Customise display and IDs

How to use set_summary_display to transform data store summary output into richer objects, and set_id_from_source to control how unique identifiers are extracted from data.

Summary display default

By default, summary properties like .describe return Python primitive types like dict and list.

 1
 2
 3
 4
 5
 6
 7
 8
 9
10
11
12
13
14
15
from scinexus import open_data_store

dstore = open_data_store("data/raw.zip", suffix="fa", mode="r")
print(type(dstore.describe), "", dstore.describe, sep="\n")

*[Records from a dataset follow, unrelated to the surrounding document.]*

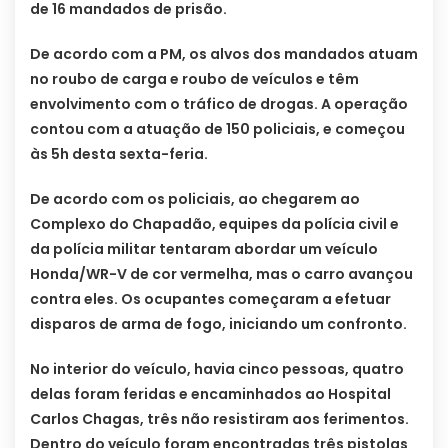
de 16 mandados de prisão.
De acordo com a PM, os alvos dos mandados atuam
no roubo de carga e roubo de veículos e têm
envolvimento com o tráfico de drogas. A operação
contou com a atuação de 150 policiais, e começou
às 5h desta sexta-feria.
De acordo com os policiais, ao chegarem ao
Complexo do Chapadão, equipes da polícia civil e
da polícia militar tentaram abordar um veículo
Honda/WR-V de cor vermelha, mas o carro avançou
contra eles. Os ocupantes começaram a efetuar
disparos de arma de fogo, iniciando um confronto.
No interior do veículo, havia cinco pessoas, quatro
delas foram feridas e encaminhados ao Hospital
Carlos Chagas, três não resistiram aos ferimentos.
Dentro do veículo foram encontradas três pistolas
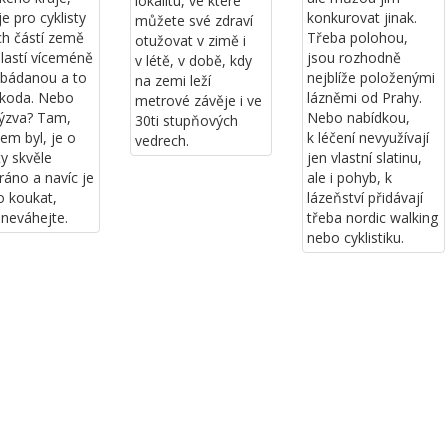
lokalitu, ve které
je pro cyklisty
konkurovat jinak.
můžete své zdraví
ých částí země
Třeba polohou,
otužovat v zimě i
blastí víceméně
jsou rozhodně
v létě, v době, kdy
bádanou a to
nejblíže položenými
na zemi leží
škoda. Nebo
lázněmi od Prahy.
metrové závěje i ve
výzva? Tam,
Nebo nabídkou,
30ti stupňových
em byl, je o
k léčení nevyužívají
vedrech.
ty skvěle
jen vlastní slatinu,
ráno a navíc je
ale i pohyb, k
o koukat,
lázeňství přidávají
 neváhejte.
třeba nordic walking
nebo cyklistiku.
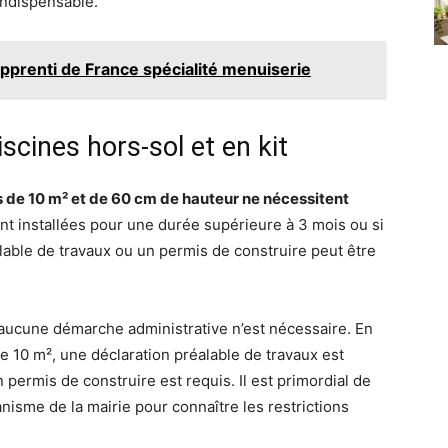
indispensable.
apprenti de France spécialité menuiserie
scines hors-sol et en kit
s de 10 m² et de 60 cm de hauteur ne nécessitent
nt installées pour une durée supérieure à 3 mois ou si
lable de travaux ou un permis de construire peut être
 aucune démarche administrative n’est nécessaire. En
e 10 m², une déclaration préalable de travaux est
 permis de construire est requis. Il est primordial de
nisme de la mairie pour connaître les restrictions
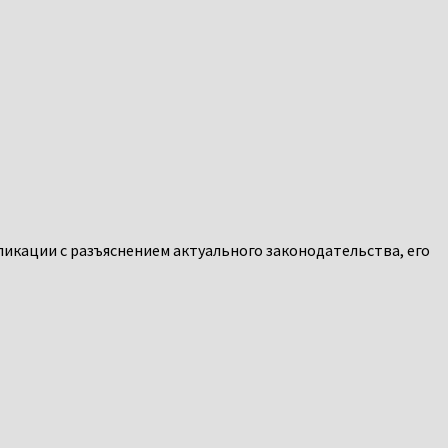
ликации с разъяснением актуального законодательства, его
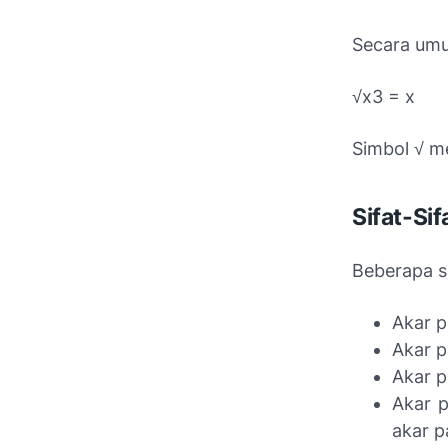
Secara umum
√x3 = x
Simbol √ me
Sifat-Si
Beberapa si
Akar p
Akar p
Akar p
Akar p
akar p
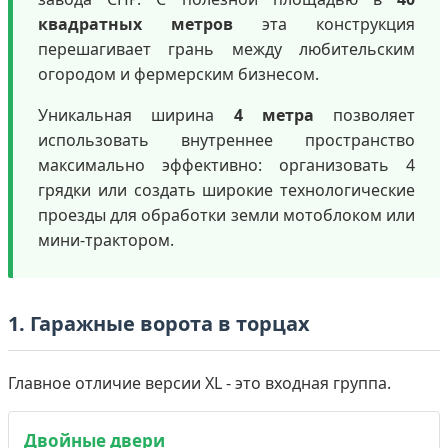
квадратных метров
эта конструкция
перешагивает грань между любительским
огородом и фермерским бизнесом.
Уникальная ширина
4 метра
позволяет
использовать внутреннее пространство
максимально эффективно: организовать 4
грядки или создать широкие технологические
проезды для обработки земли мотоблоком или
мини-трактором.
1. Гаражные ворота в торцах
Главное отличие версии XL - это входная группа.
Двойные двери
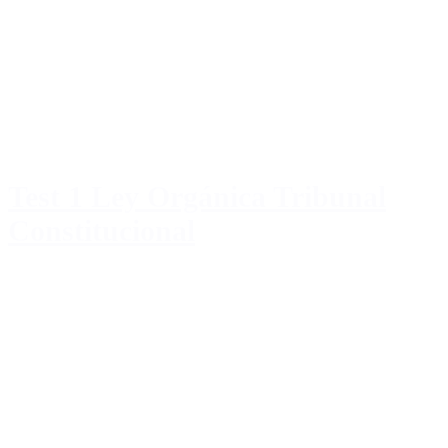
Test 1 Ley Orgánica Tribunal
Constitucional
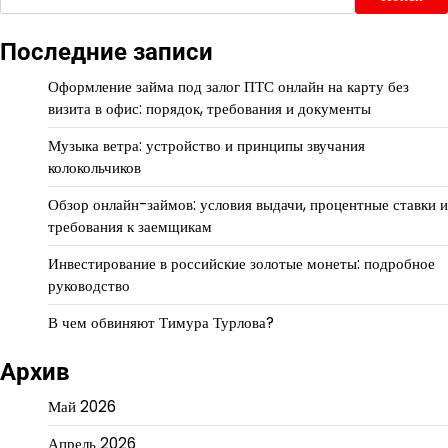
Последние записи
Оформление займа под залог ПТС онлайн на карту без
визита в офис: порядок, требования и документы
Музыка ветра: устройство и принципы звучания
колокольчиков
Обзор онлайн-займов: условия выдачи, процентные ставки и
требования к заемщикам
Инвестирование в российские золотые монеты: подробное
руководство
В чем обвиняют Тимура Турлова?
Архив
Май 2026
Апрель 2026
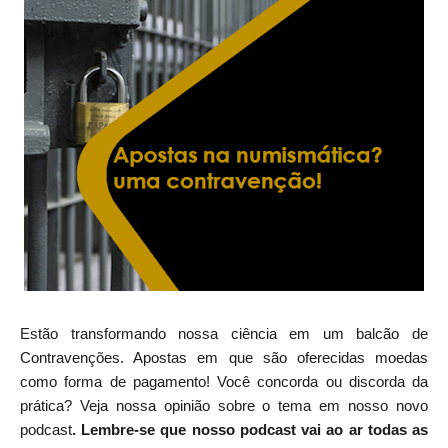
Estão transformando nossa ciência em um balcão de
Contravenções. Apostas em que são oferecidas moedas
como forma de pagamento! Você concorda ou discorda da
prática? Veja nossa opinião sobre o tema em nosso novo
podcast
. Lembre-se que nosso podcast vai ao ar todas as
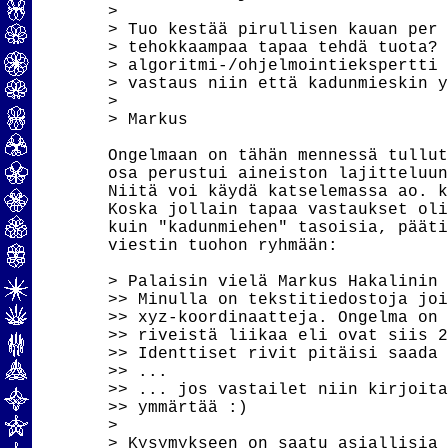
> 

> Tuo kestää pirullisen kauan per 
> tehokkaampaa tapaa tehdä tuota? 
> algoritmi-/ohjelmointiekspertti 
> vastaus niin että kadunmieskin y
> 

> Markus

Ongelmaan on tähän mennessä tullut
osa perustui aineiston lajitteluun
Niitä voi käydä katselemassa ao. k
Koska jollain tapaa vastaukset oli
kuin "kadunmiehen" tasoisia, pääti
viestin tuohon ryhmään:

> Palaisin vielä Markus Hakalinin 
>> Minulla on tekstitiedostoja joi
>> xyz-koordinaatteja. Ongelma on 
>> riveistä liikaa eli ovat siis 2
>> Identtiset rivit pitäisi saada 
>> ...

>> ... jos vastailet niin kirjoita
>> ymmärtää :)

> 

> Kysymykseen on saatu asiallisia 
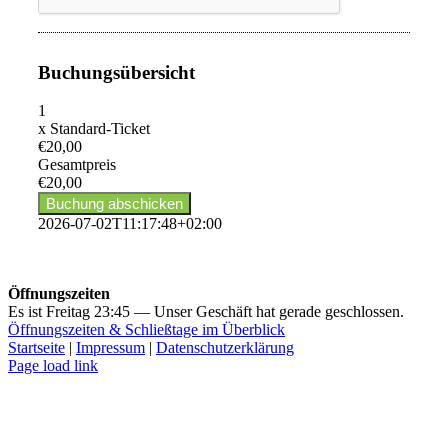
Buchungsübersicht
1
x
Standard-Ticket
€20,00
Gesamtpreis
€20,00
2026-07-02T11:17:48+02:00
Öffnungszeiten
Es ist
Freitag
23:45
—
Unser Geschäft hat gerade geschlossen.
Öffnungszeiten & Schließtage im Überblick
Startseite
|
Impressum
|
Datenschutzerklärung
Page load link
Nach
oben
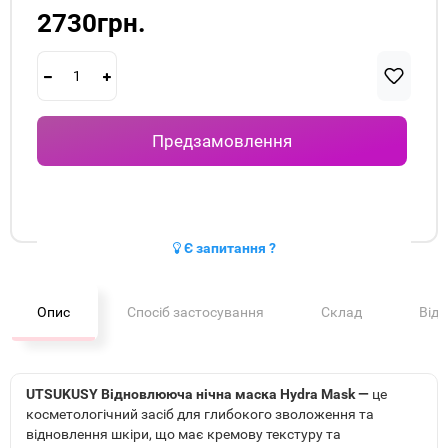
2730грн.
Предзамовлення
Є запитання ?
Опис
Спосіб застосування
Склад
Від
UTSUKUSY Відновлююча нічна маска Hydra Mask —
це
косметологічний засіб для глибокого зволоження та
відновлення шкіри, що має кремову текстуру та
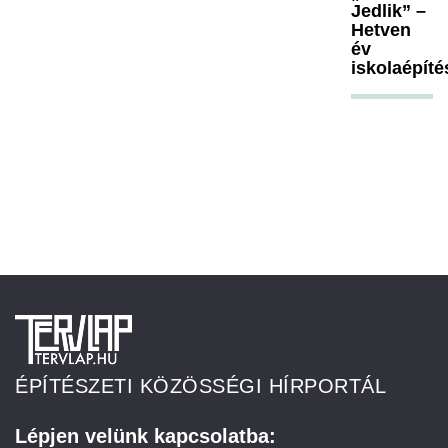
Jedlik” –
Hetven
év
iskolaépíté
ÉPÍTÉSZETI KÖZÖSSÉGI HÍRPORTÁL
Lépjen velünk kapcsolatba:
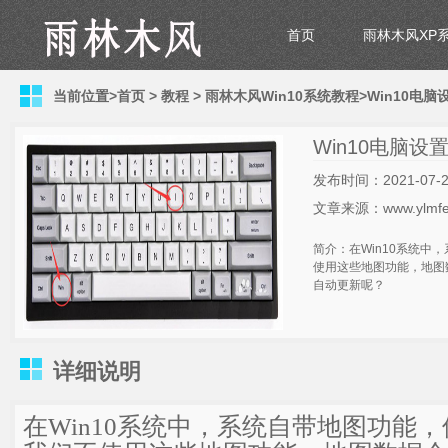
首页
雨林木风XP
当前位置>
首页
>
教程
>
雨林木风Win10系统教程
>Win10电
Win10电脑
发布时间：2021-07-2
文章来源：www.ylmfe
简介：在Win10系统中
使用这些地图功能，地图
自动更新呢？
详细说明
在Win10系统中，系统自带地图功能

<class 'cogent3.core.table.Table'>

describe
======================
Condition        Value
----------------------
completed         1035
not_completed        0
logs                 0
----------------------

Customising summary display

You can register a customised display function for your project. For cogent3, it converts them into cogent3 Table objects:

 1
 2
 3
 4
 5
 6
 7
 8
 9
10
11
12
13
14
15
16
17
18
19
from scinexus.data_store import set_summary_display
from cogent3.core.table import Table


def summary_to_table(data, *, name):
    if isinstance(data, dict):
        title = data.pop("title", name)
        rows = [[k, v] for k, v in data.items()]
        return Table(header=["Condition", "Value"], data=rows, title=title)
    if isinstance(data, list):
        if not data:
            return Table(header=[], data=[], title=name)
        header = list(data[0].keys())
        rows = [list(row.values()) for row in data]
        return Table(header=header, data=rows, title=name)
    return data


set_summary_display(summary_to_table)

This results in the following:

 1
 2
 3
 4
 5
 6
 7
 8
 9
10
<class 'cogent3.core.table.Table'>

describe
======================
Condition        Value
----------------------
completed         1035
not_completed        0
logs                 0
----------------------

Note

cogent3 registers this transformation automatically when you import cogent3.app, so you get Table output without any setup in cogent3 projects.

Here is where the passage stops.